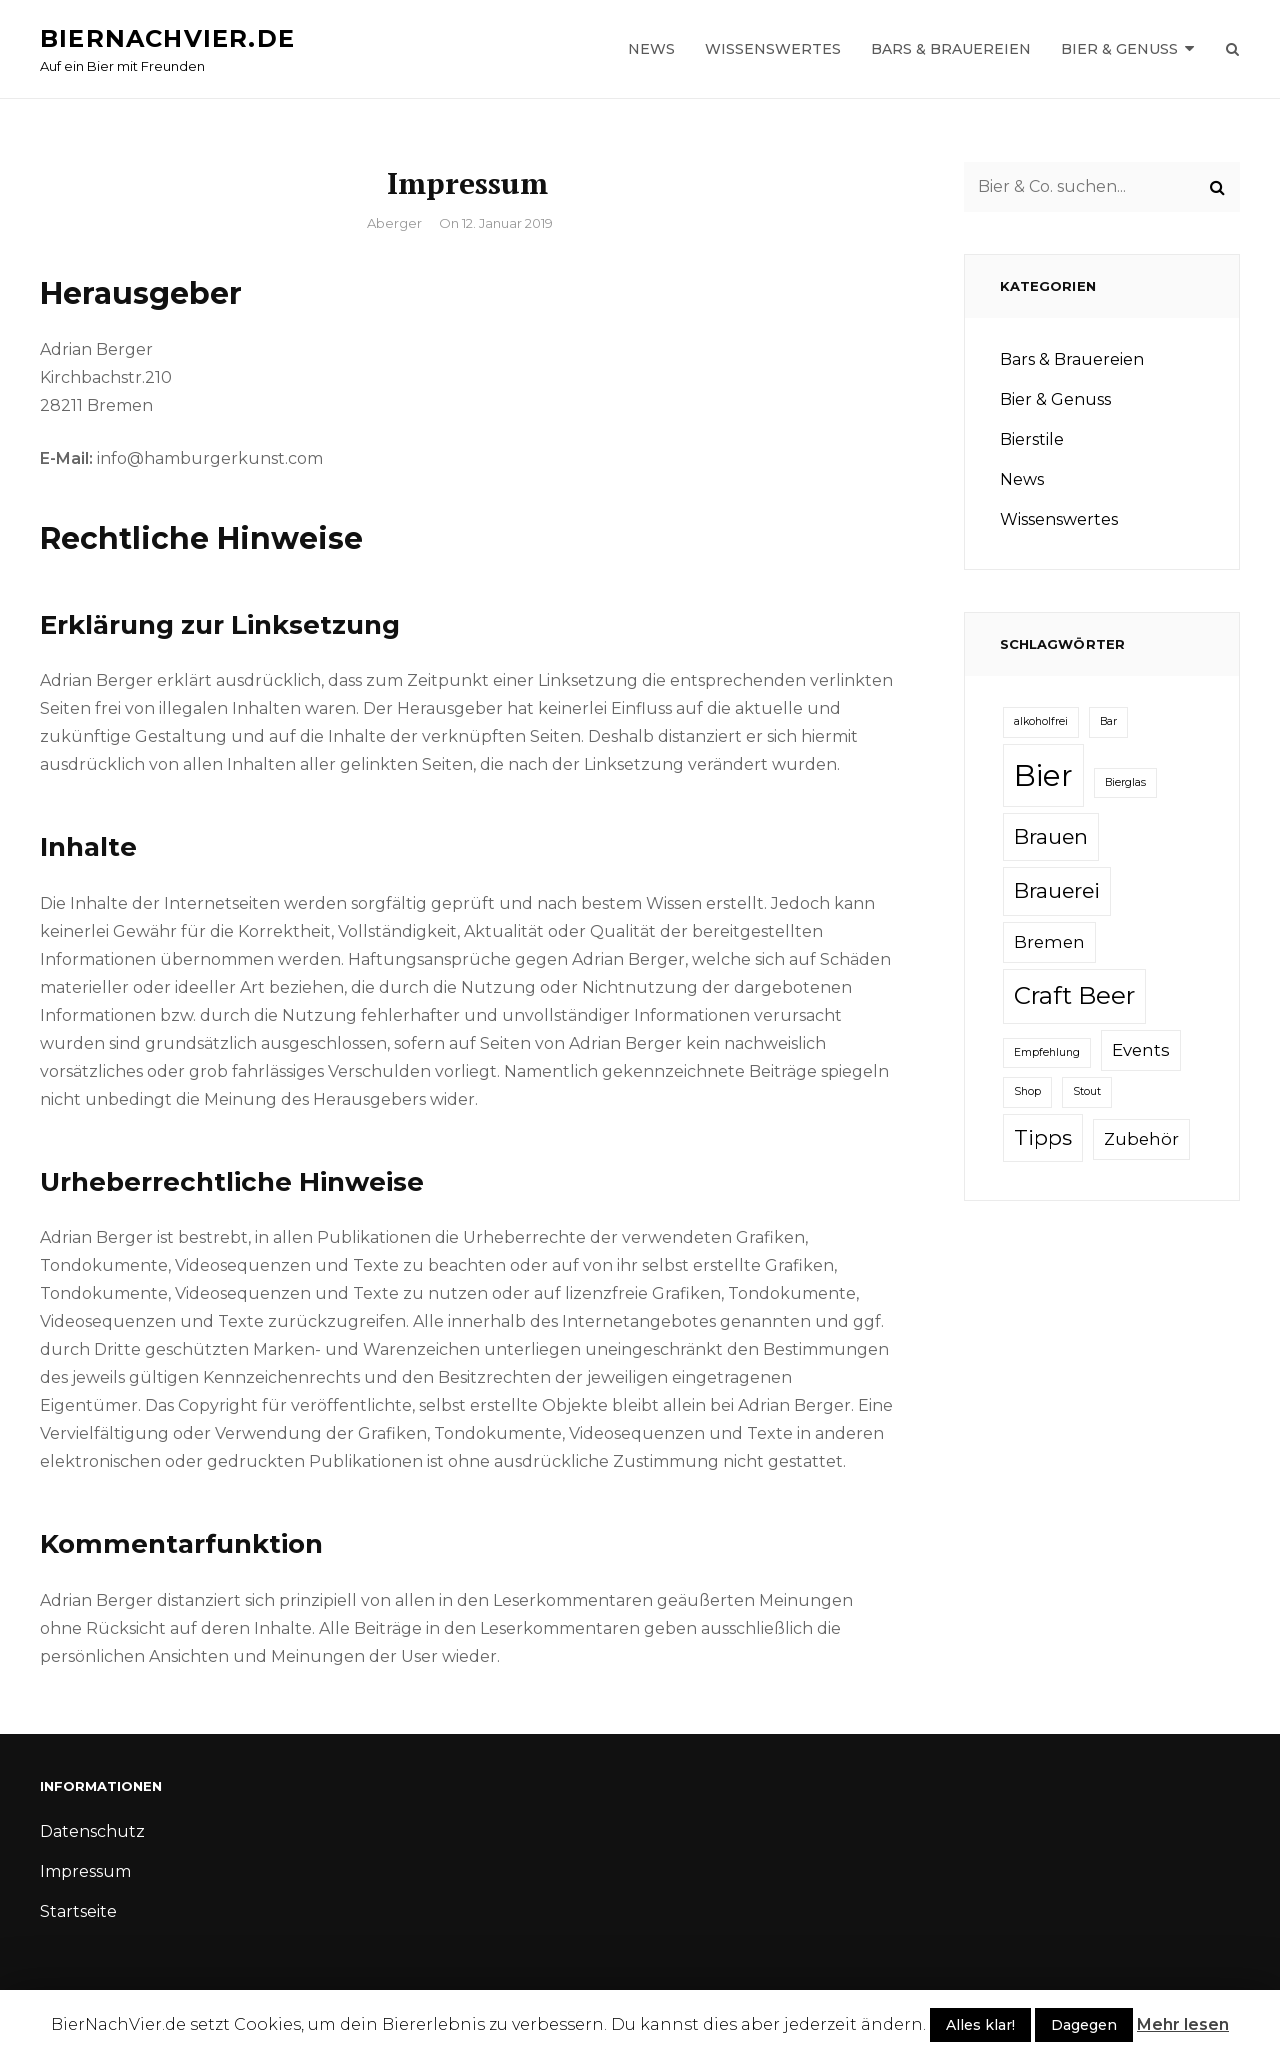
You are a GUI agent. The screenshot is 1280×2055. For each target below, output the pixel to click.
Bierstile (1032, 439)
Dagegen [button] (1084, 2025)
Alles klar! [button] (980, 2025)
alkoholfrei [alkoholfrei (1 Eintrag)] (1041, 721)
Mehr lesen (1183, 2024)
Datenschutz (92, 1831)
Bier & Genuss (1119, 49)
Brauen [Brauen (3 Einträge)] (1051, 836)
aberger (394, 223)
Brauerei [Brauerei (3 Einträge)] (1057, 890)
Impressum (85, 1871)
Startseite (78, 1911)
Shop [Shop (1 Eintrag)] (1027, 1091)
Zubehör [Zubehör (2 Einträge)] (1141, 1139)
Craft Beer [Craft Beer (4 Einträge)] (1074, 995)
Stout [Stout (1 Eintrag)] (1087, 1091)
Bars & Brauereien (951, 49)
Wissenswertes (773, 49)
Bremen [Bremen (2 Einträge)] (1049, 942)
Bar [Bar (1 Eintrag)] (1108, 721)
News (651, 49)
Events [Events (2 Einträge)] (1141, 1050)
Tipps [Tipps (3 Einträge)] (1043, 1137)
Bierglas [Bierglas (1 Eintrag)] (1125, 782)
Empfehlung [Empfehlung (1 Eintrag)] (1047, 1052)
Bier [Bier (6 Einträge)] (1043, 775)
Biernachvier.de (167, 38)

### TASK GOAL
Starting from the line with "Events [Events (2 Einträge)] (1141, 1050)" and ending with the final line of the data, quote every line exactly, both ends included.

### TASK RESPONSE
Events [Events (2 Einträge)] (1141, 1050)
Tipps [Tipps (3 Einträge)] (1043, 1137)
Bierglas [Bierglas (1 Eintrag)] (1125, 782)
Empfehlung [Empfehlung (1 Eintrag)] (1047, 1052)
Bier [Bier (6 Einträge)] (1043, 775)
Biernachvier.de (167, 38)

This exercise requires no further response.